3) All I can do is point you to The Bell Curve. They go over this objection in excruciating detail and present the data that underlies the assertion that there exists a thing called g, and that g can be statistically teased out of the scores on multiple different kinds of tests given in parallel. But how can one doubt the existence of general intelligence? Just look around at the people you know: some are a lot smarter than others, some are average smart, and some are utter morons. This is true even within families where the shared environment is quite similar.
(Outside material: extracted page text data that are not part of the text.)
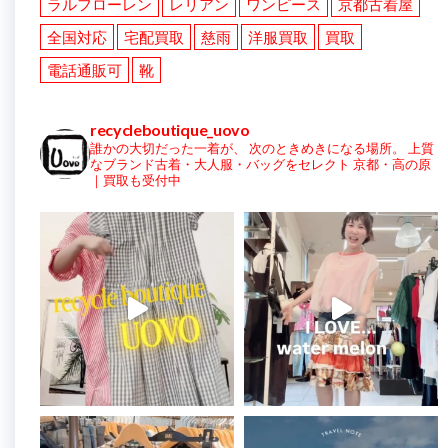
ラルフローレン
レリアン
ワンピース
京都古着屋
全国対応
宅配買取
慈雨
洋服買取
買取
電話通販可
靴
recycleboutique_uovo
誰かの大切だった一着が、
次のときめきになる場所。
上質
なブランド古着・大人服・バッグをセレクト
京都・高の原
｜買取も受付中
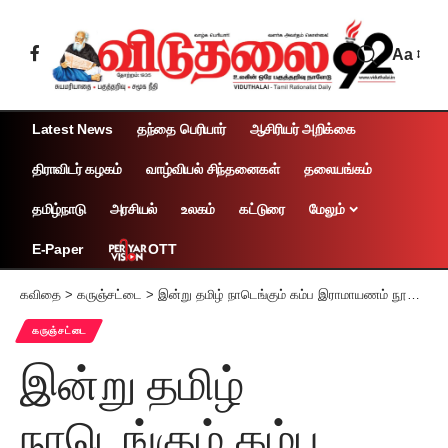
Aa
Latest News
தந்தை பெரியார்
ஆசிரியர் அறிக்கை
திராவிடர் கழகம்
வாழ்வியல் சிந்தனைகள்
தலையங்கம்
தமிழ்நாடு
அரசியல்
உலகம்
கட்டுரை
மேலும்
OTT
E-Paper
கவிதை
>
கருஞ்சட்டை
>
இன்று தமிழ் நாடெங்கும் கம்ப இராமாயணம் நூல் எரிப்பு நடந்த நாள் (1965)
கருஞ்சட்டை
இன்று தமிழ்
நாடெங்கும் கம்ப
Occam's Razor alone would lead one to believe there is something like "general intelligence" just from casual observations. The fact that this observation can be backed up by data makes it essentially unassailable.
I have not read the articles you reference on epistemology, but intelligence has nothing to do with epistemology, just as a computer's hardware has nothing to do with what operating system or applications you run on it. The hardware comes first. It can be fast or slow. The software can be loaded on the hardware if the hardware meets the minimum specs. You can't run Call of Duty on a Chromebook. Intelligence is hardware capability. A person's psycho-epistemology is the software running on the hardware. These are completely different things. And while it is true that the brain, being a biological organ, can somewhat atrophy if not used, IQ is remarkably consistent with age (barring disease). My score on the Wonderlic last year was identical to my score on the GRE taken 34 years previously. From a subjective viewpoint, I believed that I was at the absolute top of my intellectual game when I took the GRE. But, apparently not. Yay me!